IBM announces $1B investment in flash memory R&D

IBM announced plans on Thursday to invest $1 billion in flash memory research and development and launch a series of systems that will use solid state drives.

solid state drives and flash memory IBM

At an event in New York, IBM’s Steve Mills, head of IBM’s software and systems division, said Flash is at a key tipping point and IT will see all-solid state data centers sooner than later. 

Corporate servers have struggled to keep up with the substantial growth in data use from smartphones and tablets. IBM believes there is a solution in flash memory, which is faster, more reliable, and uses less power than a traditional hard disk drive.

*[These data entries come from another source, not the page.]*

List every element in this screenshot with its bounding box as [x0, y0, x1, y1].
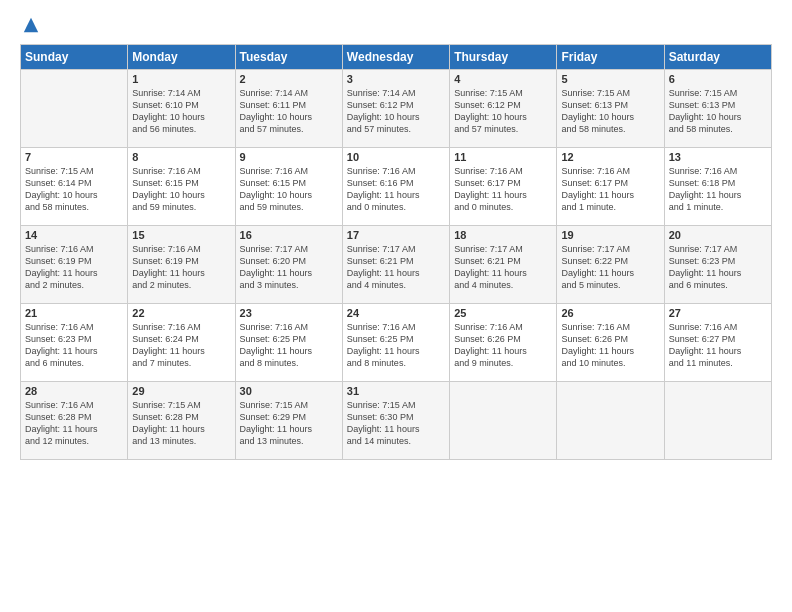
- header-day-monday: Monday: [128, 45, 235, 70]
- day-info: Sunrise: 7:15 AM Sunset: 6:29 PM Dayligh…: [240, 399, 338, 448]
- calendar-cell: 21Sunrise: 7:16 AM Sunset: 6:23 PM Dayli…: [21, 304, 128, 382]
- calendar-cell: 7Sunrise: 7:15 AM Sunset: 6:14 PM Daylig…: [21, 148, 128, 226]
- calendar-cell: 26Sunrise: 7:16 AM Sunset: 6:26 PM Dayli…: [557, 304, 664, 382]
- calendar-week-4: 21Sunrise: 7:16 AM Sunset: 6:23 PM Dayli…: [21, 304, 772, 382]
- logo-icon: [22, 16, 40, 34]
- header-day-saturday: Saturday: [664, 45, 771, 70]
- day-info: Sunrise: 7:17 AM Sunset: 6:21 PM Dayligh…: [454, 243, 552, 292]
- day-info: Sunrise: 7:15 AM Sunset: 6:28 PM Dayligh…: [132, 399, 230, 448]
- day-number: 19: [561, 229, 659, 241]
- day-info: Sunrise: 7:16 AM Sunset: 6:19 PM Dayligh…: [132, 243, 230, 292]
- header-day-wednesday: Wednesday: [342, 45, 449, 70]
- day-number: 4: [454, 73, 552, 85]
- calendar-cell: 24Sunrise: 7:16 AM Sunset: 6:25 PM Dayli…: [342, 304, 449, 382]
- calendar-cell: 6Sunrise: 7:15 AM Sunset: 6:13 PM Daylig…: [664, 70, 771, 148]
- day-info: Sunrise: 7:16 AM Sunset: 6:19 PM Dayligh…: [25, 243, 123, 292]
- day-number: 28: [25, 385, 123, 397]
- calendar-cell: 11Sunrise: 7:16 AM Sunset: 6:17 PM Dayli…: [450, 148, 557, 226]
- calendar-cell: 2Sunrise: 7:14 AM Sunset: 6:11 PM Daylig…: [235, 70, 342, 148]
- calendar-cell: 13Sunrise: 7:16 AM Sunset: 6:18 PM Dayli…: [664, 148, 771, 226]
- day-number: 10: [347, 151, 445, 163]
- day-info: Sunrise: 7:16 AM Sunset: 6:28 PM Dayligh…: [25, 399, 123, 448]
- day-number: 12: [561, 151, 659, 163]
- header-day-sunday: Sunday: [21, 45, 128, 70]
- day-info: Sunrise: 7:15 AM Sunset: 6:13 PM Dayligh…: [561, 87, 659, 136]
- day-number: 6: [669, 73, 767, 85]
- calendar-cell: 27Sunrise: 7:16 AM Sunset: 6:27 PM Dayli…: [664, 304, 771, 382]
- calendar-cell: 10Sunrise: 7:16 AM Sunset: 6:16 PM Dayli…: [342, 148, 449, 226]
- page: SundayMondayTuesdayWednesdayThursdayFrid…: [0, 0, 792, 470]
- calendar-week-3: 14Sunrise: 7:16 AM Sunset: 6:19 PM Dayli…: [21, 226, 772, 304]
- calendar-cell: 9Sunrise: 7:16 AM Sunset: 6:15 PM Daylig…: [235, 148, 342, 226]
- day-info: Sunrise: 7:16 AM Sunset: 6:27 PM Dayligh…: [669, 321, 767, 370]
- calendar-header-row: SundayMondayTuesdayWednesdayThursdayFrid…: [21, 45, 772, 70]
- day-info: Sunrise: 7:16 AM Sunset: 6:25 PM Dayligh…: [347, 321, 445, 370]
- calendar-cell: 22Sunrise: 7:16 AM Sunset: 6:24 PM Dayli…: [128, 304, 235, 382]
- day-info: Sunrise: 7:15 AM Sunset: 6:14 PM Dayligh…: [25, 165, 123, 214]
- calendar-cell: 16Sunrise: 7:17 AM Sunset: 6:20 PM Dayli…: [235, 226, 342, 304]
- calendar-table: SundayMondayTuesdayWednesdayThursdayFrid…: [20, 44, 772, 460]
- day-info: Sunrise: 7:14 AM Sunset: 6:12 PM Dayligh…: [347, 87, 445, 136]
- calendar-cell: 23Sunrise: 7:16 AM Sunset: 6:25 PM Dayli…: [235, 304, 342, 382]
- day-info: Sunrise: 7:15 AM Sunset: 6:13 PM Dayligh…: [669, 87, 767, 136]
- day-info: Sunrise: 7:16 AM Sunset: 6:15 PM Dayligh…: [240, 165, 338, 214]
- calendar-cell: 25Sunrise: 7:16 AM Sunset: 6:26 PM Dayli…: [450, 304, 557, 382]
- calendar-cell: 5Sunrise: 7:15 AM Sunset: 6:13 PM Daylig…: [557, 70, 664, 148]
- calendar-cell: 30Sunrise: 7:15 AM Sunset: 6:29 PM Dayli…: [235, 382, 342, 460]
- day-info: Sunrise: 7:16 AM Sunset: 6:24 PM Dayligh…: [132, 321, 230, 370]
- calendar-cell: [21, 70, 128, 148]
- calendar-body: 1Sunrise: 7:14 AM Sunset: 6:10 PM Daylig…: [21, 70, 772, 460]
- header-day-thursday: Thursday: [450, 45, 557, 70]
- calendar-week-1: 1Sunrise: 7:14 AM Sunset: 6:10 PM Daylig…: [21, 70, 772, 148]
- day-info: Sunrise: 7:16 AM Sunset: 6:25 PM Dayligh…: [240, 321, 338, 370]
- calendar-cell: 4Sunrise: 7:15 AM Sunset: 6:12 PM Daylig…: [450, 70, 557, 148]
- day-info: Sunrise: 7:17 AM Sunset: 6:20 PM Dayligh…: [240, 243, 338, 292]
- day-number: 11: [454, 151, 552, 163]
- day-number: 25: [454, 307, 552, 319]
- calendar-cell: 8Sunrise: 7:16 AM Sunset: 6:15 PM Daylig…: [128, 148, 235, 226]
- calendar-cell: 1Sunrise: 7:14 AM Sunset: 6:10 PM Daylig…: [128, 70, 235, 148]
- day-number: 30: [240, 385, 338, 397]
- day-info: Sunrise: 7:17 AM Sunset: 6:22 PM Dayligh…: [561, 243, 659, 292]
- day-number: 23: [240, 307, 338, 319]
- calendar-cell: 17Sunrise: 7:17 AM Sunset: 6:21 PM Dayli…: [342, 226, 449, 304]
- calendar-cell: [557, 382, 664, 460]
- calendar-cell: 15Sunrise: 7:16 AM Sunset: 6:19 PM Dayli…: [128, 226, 235, 304]
- day-info: Sunrise: 7:17 AM Sunset: 6:21 PM Dayligh…: [347, 243, 445, 292]
- day-number: 20: [669, 229, 767, 241]
- calendar-week-5: 28Sunrise: 7:16 AM Sunset: 6:28 PM Dayli…: [21, 382, 772, 460]
- day-info: Sunrise: 7:16 AM Sunset: 6:15 PM Dayligh…: [132, 165, 230, 214]
- day-number: 24: [347, 307, 445, 319]
- day-number: 26: [561, 307, 659, 319]
- header: [20, 18, 772, 34]
- day-number: 7: [25, 151, 123, 163]
- day-number: 2: [240, 73, 338, 85]
- day-info: Sunrise: 7:17 AM Sunset: 6:23 PM Dayligh…: [669, 243, 767, 292]
- day-info: Sunrise: 7:15 AM Sunset: 6:30 PM Dayligh…: [347, 399, 445, 448]
- day-info: Sunrise: 7:16 AM Sunset: 6:18 PM Dayligh…: [669, 165, 767, 214]
- calendar-cell: 31Sunrise: 7:15 AM Sunset: 6:30 PM Dayli…: [342, 382, 449, 460]
- day-info: Sunrise: 7:14 AM Sunset: 6:11 PM Dayligh…: [240, 87, 338, 136]
- day-info: Sunrise: 7:14 AM Sunset: 6:10 PM Dayligh…: [132, 87, 230, 136]
- day-number: 15: [132, 229, 230, 241]
- day-number: 29: [132, 385, 230, 397]
- day-number: 13: [669, 151, 767, 163]
- day-info: Sunrise: 7:16 AM Sunset: 6:26 PM Dayligh…: [561, 321, 659, 370]
- day-number: 8: [132, 151, 230, 163]
- day-number: 21: [25, 307, 123, 319]
- day-info: Sunrise: 7:16 AM Sunset: 6:17 PM Dayligh…: [454, 165, 552, 214]
- calendar-cell: 14Sunrise: 7:16 AM Sunset: 6:19 PM Dayli…: [21, 226, 128, 304]
- calendar-cell: 20Sunrise: 7:17 AM Sunset: 6:23 PM Dayli…: [664, 226, 771, 304]
- day-info: Sunrise: 7:16 AM Sunset: 6:26 PM Dayligh…: [454, 321, 552, 370]
- day-number: 17: [347, 229, 445, 241]
- day-number: 1: [132, 73, 230, 85]
- calendar-cell: 29Sunrise: 7:15 AM Sunset: 6:28 PM Dayli…: [128, 382, 235, 460]
- day-number: 14: [25, 229, 123, 241]
- calendar-cell: [664, 382, 771, 460]
- calendar-cell: 19Sunrise: 7:17 AM Sunset: 6:22 PM Dayli…: [557, 226, 664, 304]
- day-info: Sunrise: 7:16 AM Sunset: 6:16 PM Dayligh…: [347, 165, 445, 214]
- day-number: 22: [132, 307, 230, 319]
- day-info: Sunrise: 7:15 AM Sunset: 6:12 PM Dayligh…: [454, 87, 552, 136]
- calendar-cell: 18Sunrise: 7:17 AM Sunset: 6:21 PM Dayli…: [450, 226, 557, 304]
- header-day-tuesday: Tuesday: [235, 45, 342, 70]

The $1 billion investment will be put to use in research and development to design, create and integrate new flash-based products in its expanding portfolio of servers, storage systems and middleware.

"The economics and performance of flash are at a point where the technology can have a revolutionary impact on enterprises, especially for transaction-intensive applications," said Ambuj Goyal, IBM’s general manager of systems storage. "The confluence of Big Data, social, mobile and cloud technologies is creating an environment in the enterprise that demands faster, more efficient, access to business insights, and flash can provide that access quickly."

IBM also announced the availability of the FlashSystem line of all-flash storage appliances. Sprint Nextel will be installing nine of these storage systems at its data center, becoming one of the first companies to adopt IBM’s flash-based model.

As part of its commitment to flash development, IBM said it plans to open 12 Centers of Competency around the globe, which will allow customers to run proof-of-concept scenarios with real-world data to measure the projected performance gains that can be achieved with IBM flash products.

"Clients will see first-hand how IBM flash solutions can provide real-time decision support for operational information, and help improve the performance of mission-critical workloads, such as credit card processing, stock exchange transactions, manufacturing and order processing systems," IBM said in a news release.